There are 159 counties in Georgia. For a significance level of 0.05, the FWER equals: \[FWER = 1 - (1 - 0.05)^159 = 1 - (0.95)^159 = 0.9997129 = 1.00 = 100\%\]In other words, there is a practically a 100% chance of committing at least one Type I error in the course of conducting a hotspot analysis in the state of Georgia. To account for this problem, it is advisable to apply a correction for multiple testing, which usually involves adjusting the significance level downwards as to make the test more conservative. However, it is possible to be too conservative in this adjustment and instead commit a Type II (“type two”) error: failure to reject the null hypothesis when it should have been rejected. Simple corrections for multiple testing, such as strict Bonferroni correction, are commonly viewed to be too conservative for local spatial statistics. For example, if a strict Bonferroni correction were applied the adjusted significance level would be: \[\alpha^{'} = \frac{\alpha}{n} = \frac{0.05}{159} = 0.00031\]

For a two-tailed test, this implies a \(z\)-score greater than or equal to 3.61 (or less than or equal to -3.61). We can use the slider to isolate \(z\)-scores greater than 3.61 or less than -3.61. For our example, only Houston, Wilcox, and Macon counties would be considered statistically significant hotspots and there are no statistically significant coldspots:

Setting the sliders to plus and minus 3.58 for diabetes incidence in Georgia in 2019 will show significant hotspots using a Bonferonni correction

A less conservative alternative to strict Bonferroni correction that is often used with local spatial statistics is the False Discovery Rate. The False Discovery Rate can be determined by first sorting the \(P\)-values in descending order and then ranking the \(P\)-values, where the lowest \(P\)-value gets an rank (\(i\)) of 1 and the largest \(P\)-value gets rank equal to \(n\). Next, a new variable (FDR) is calculated for each observation based on \(i\), \(\alpha\) and \(n\):

\[FDR = i*(\alpha/n)\]For example, the observation with the smallest \(P\)-value (Wilcox County) would get an FDR of \(1*(0.05/159) = 0.0003125\) , the next smallest \(P\)-value (Macon County) would get an FDR of \(2*(0.05/159)=0.0006250\), and so on. Finally we compare the \(P\)-value to its FDR and retain only those results where the \(P\)-value is less than or equal to to its corresponding FDR. The table (below) indicates that there are seven counties with \(P\)-values that are less than or equal to their FDR. Those counties are indicated in the map (below the table) using the threshold sliders.

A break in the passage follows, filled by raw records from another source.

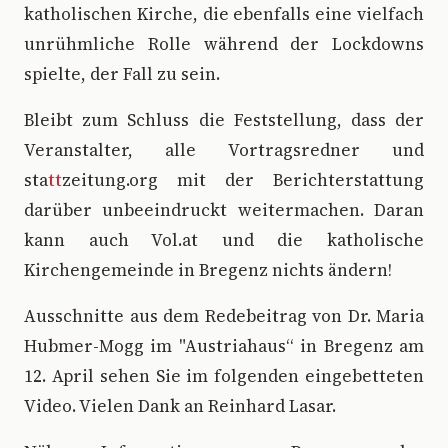
katholischen Kirche, die ebenfalls eine vielfach
unrühmliche Rolle während der Lockdowns
spielte, der Fall zu sein.
Bleibt zum Schluss die Feststellung, dass der
Veranstalter, alle Vortragsredner und
sta
tt
zeitung.org mit der Berichterstattung
darüber unbeeindruckt weitermachen. Daran
kann auch Vol.at und die katholische
Kirchengemeinde in Bregenz nichts ändern!
Ausschnitte aus dem Redebeitrag von Dr. Maria
Hubmer-Mogg im "Austriahaus“ in Bregenz am
12. April sehen Sie im folgenden eingebetteten
Video. Vielen Dank an Reinhard Lasar.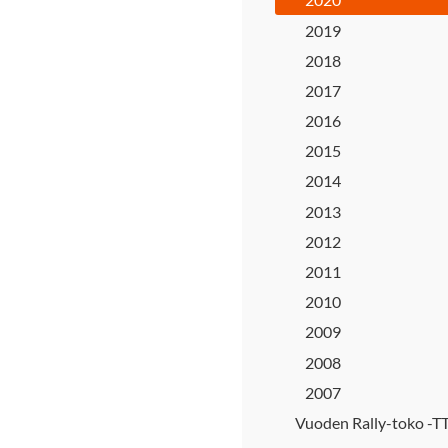
2019
2018
2017
2016
2015
2014
2013
2012
2011
2010
2009
2008
2007
Vuoden Rally-toko -T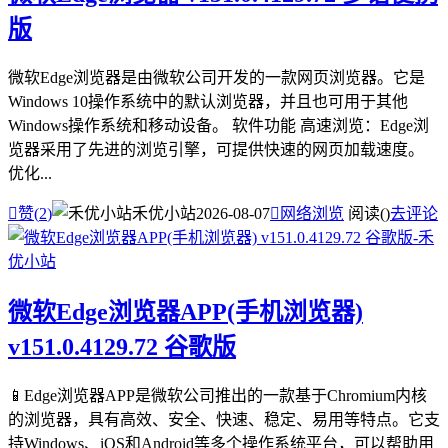
版
微软Edge浏览器是由微软公司开发的一款网页浏览器。它是
Windows 10操作系统中的默认浏览器，并且也可用于其他
Windows操作系统和移动设备。 软件功能 高速浏览：Edge浏
览器采用了先进的浏览引擎，可提供快速的网页加载速度。
优化...

赞(
2
)
禾优小站
2026-08-07

网络浏览
阅读(
)
去评论
微软Edge浏览器APP(手机浏览器)
v151.0.4129.72 谷歌版
📱Edge浏览器APP是微软公司推出的一款基于Chromium内核
的浏览器，具有高效、安全、快速、稳定、易用等特点。它支
持Windows、iOS和Android等多个操作系统平台，可以帮助用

County FIPS County State Rate per 1000 Z_Score P i FDR
13315 Wilcox County Georgia 6.6 4.626 0.0000019 1 0.0003125
13193 Macon County Georgia 14.0 4.064 0.0000241 2 0.0006250
13153 Houston County Georgia 15.4 3.788 0.0000759 3 0.0009375
13311 White County Georgia 7.3 -3.283 0.0005135 4 0.0012500
13081 Crisp County Georgia 9.0 3.143 0.0008361 5 0.0015625
13281 Towns County Georgia 5.5 -3.014 0.0012891 6 0.0018750
13139 Hall County Georgia 9.0 -2.915 0.0017784 7 0.0021875

Setting the sliders to -2.91 and 3.11 for diabetes incidence in Georgia in 2019 will show significant hotspots using a FDR correction

Although statistical inference associated with local spatial statistics may require considering issues such as correction for multiple testing, it may be worthwhile to look at the overall pattern represented in the choropleth map, without thresholding.

Evaluate statistically significant counties alongside the general pattern at the whole state level to avoid missing any interesting general patterns.

While critical values and correction for multiple testing help to avoid Type I errors, more general patterns may be overlooked if too much emphasis is placed on statistical significance (in other words: “do not miss the forest for the trees”). For example, only considering counties that are statistically significant after test correction would obscure the fact that diabetes incidence in 2019 is disproportionately low throughout northeastern Georgia, and disproportionately high across a very large swath of south-central Georgia. Randomly permuting incidence values among counties in Georgia and then recalculatingthe \(z\)-scores (over and over again) may show some clusters of orange or blue counties (due to chance) but the likelihood of orange and blue counties clustering over large regions (as observed) would be extremely low.